Lasimorpha senegalensis Schott
by Julius Boos
Lasimorpha senegalensis Schott occurs
on the west coast of sub-equatorial Africa from Senagal south to Angola. It
is an easy plant to grow once it is established in a large, wide pot and planted
in a sand and peat moss mix which needs to be kept above the water's surface
by initally placing about eight to ten centimeters (three to four inches)
of lava rock in the bottom of the pot so that when you set the pot in a shallow
saucer of water, the soil mix is above the water. It's water should be changed
weekly to prevent stagnation. It may also be planted at the edges of ponds
in areas with sufficiently high year-round temperatures.
Lasimorpha produces new suckers on long, thin subterranean stolons which may often circle entirely around inside the pot before emerging at the soil's surface; so this plant seems more "comfortable" in a wider, shallow pot. It should be transplanted and divided as necessary to prevent crowding. It's petioles are covered by long vertical parallel rows of attractive crystalline spines that, even though they are impressive to look at, are in fact not very sharp so that this beautiful plant can be comfortably handled with your bare hands.
This plant, like the other tropical
Lasioids, likes it warm, and should be protected from temperatures below 16°C
(60°F), especially if there is wind.
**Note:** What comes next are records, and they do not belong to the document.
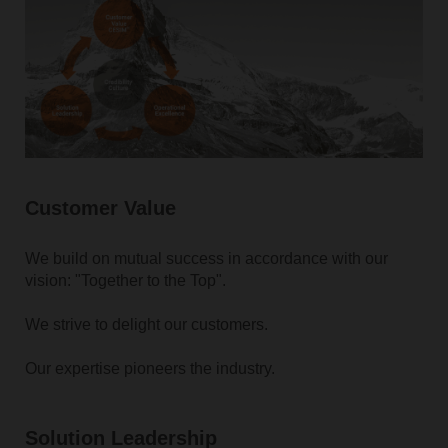
Customer Value
We build on mutual success in accordance with our
vision: "Together to the Top".
We strive to delight our customers.
Our expertise pioneers the industry.
Solution Leadership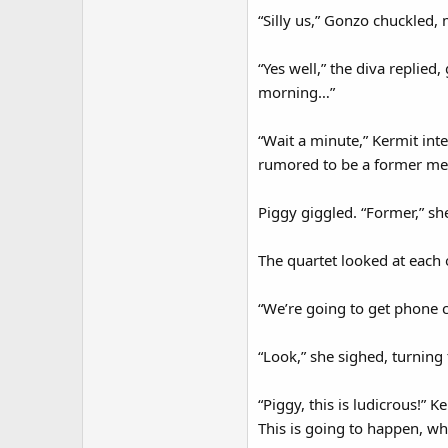
“Silly us,” Gonzo chuckled, 
“Yes well,” the diva replied
morning…”
“Wait a minute,” Kermit int
rumored to be a former me
Piggy giggled. “Former,” sh
The quartet looked at each 
“We’re going to get phone ca
“Look,” she sighed, turning 
“Piggy, this is ludicrous!” K
This is going to happen, wh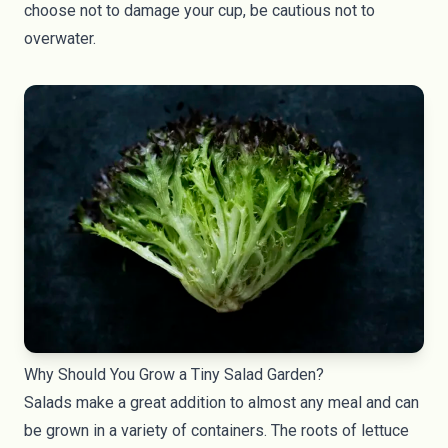
choose not to damage your cup, be cautious not to
overwater.
Why Should You Grow a Tiny Salad Garden?
Salads make a great addition to almost any meal and can
be grown in a variety of containers. The roots of lettuce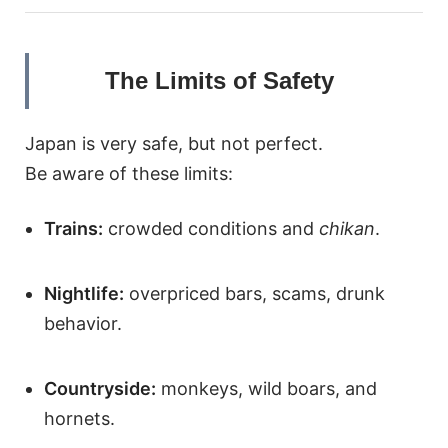
The Limits of Safety
Japan is very safe, but not perfect.
Be aware of these limits:
Trains:
crowded conditions and
chikan
.
Nightlife:
overpriced bars, scams, drunk
behavior.
Countryside:
monkeys, wild boars, and
hornets.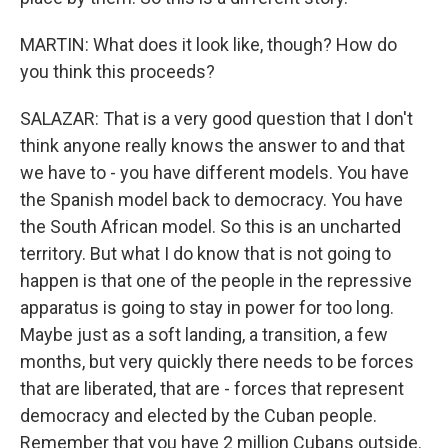
MARTIN: What does it look like, though? How do
you think this proceeds?
SALAZAR: That is a very good question that I don't
think anyone really knows the answer to and that
we have to - you have different models. You have
the Spanish model back to democracy. You have
the South African model. So this is an uncharted
territory. But what I do know that is not going to
happen is that one of the people in the repressive
apparatus is going to stay in power for too long.
Maybe just as a soft landing, a transition, a few
months, but very quickly there needs to be forces
that are liberated, that are - forces that represent
democracy and elected by the Cuban people.
Remember that you have 2 million Cubans outside.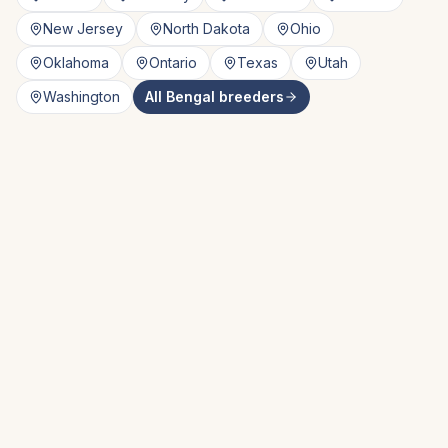
New Jersey
North Dakota
Ohio
Oklahoma
Ontario
Texas
Utah
Washington
All
Bengal
breeders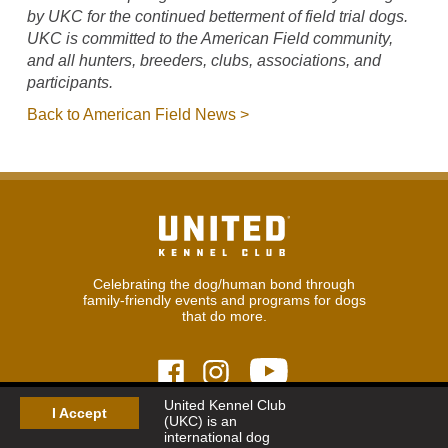
by UKC for the continued betterment of field trial dogs.
UKC is committed to the American Field community,
and all hunters, breeders, clubs, associations, and
participants.
Back to American Field News >
Celebrating the dog/human bond through
family-friendly events and programs for dogs
that do more.
United Kennel Club
I Accept
(UKC) is an
© 2026
United Kennel Club
international dog
Hours:
8:30 am - 5:00 pm (ET) M-F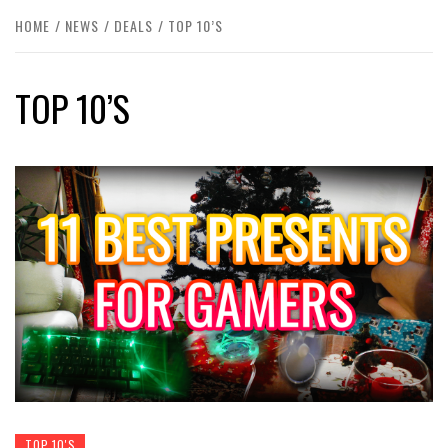
HOME
NEWS
DEALS
TOP 10’S
TOP 10’S
TOP 10'S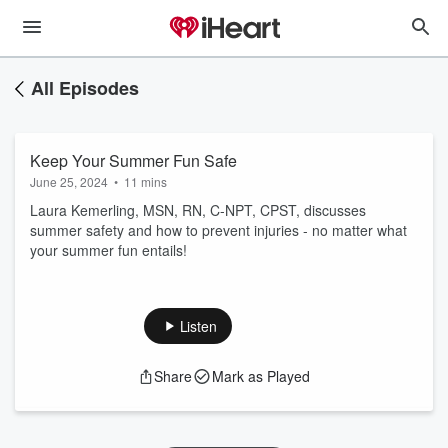
All Episodes
Keep Your Summer Fun Safe
June 25, 2024
•
11 mins
Laura Kemerling, MSN, RN, C-NPT, CPST, discusses
summer safety and how to prevent injuries - no matter what
your summer fun entails!
Listen
Share
Mark as Played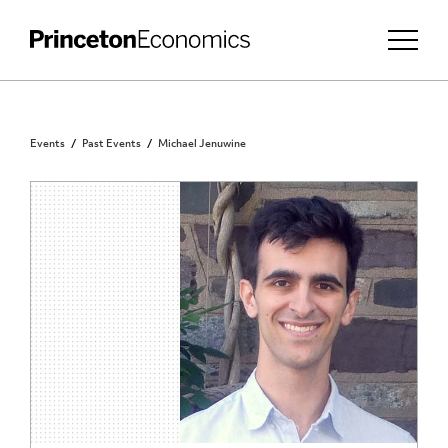
Events
Past Events
Michael Jenuwine
INVITATION ONLY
It usually begins to bloom in Spring,
and it's inflorescence rivals any other Aroid
in its beauty. I am told that the inflorescences are harvested in Africa and
exported to Europe where they are used in floral arrangements and as cut flowers.
As an additional bonus they produce an odor of ripe fruit!
A plant of this species won "Best
of Show" at the International Aroid Society's Annual Show in 1994 at
Fairchild Gardens in Miami, Florida. This magnificent aroid, once it becomes
more readily available, should find a place in the collection of anyone who
is willing to provide the minimal necessities for it's successful cultivation.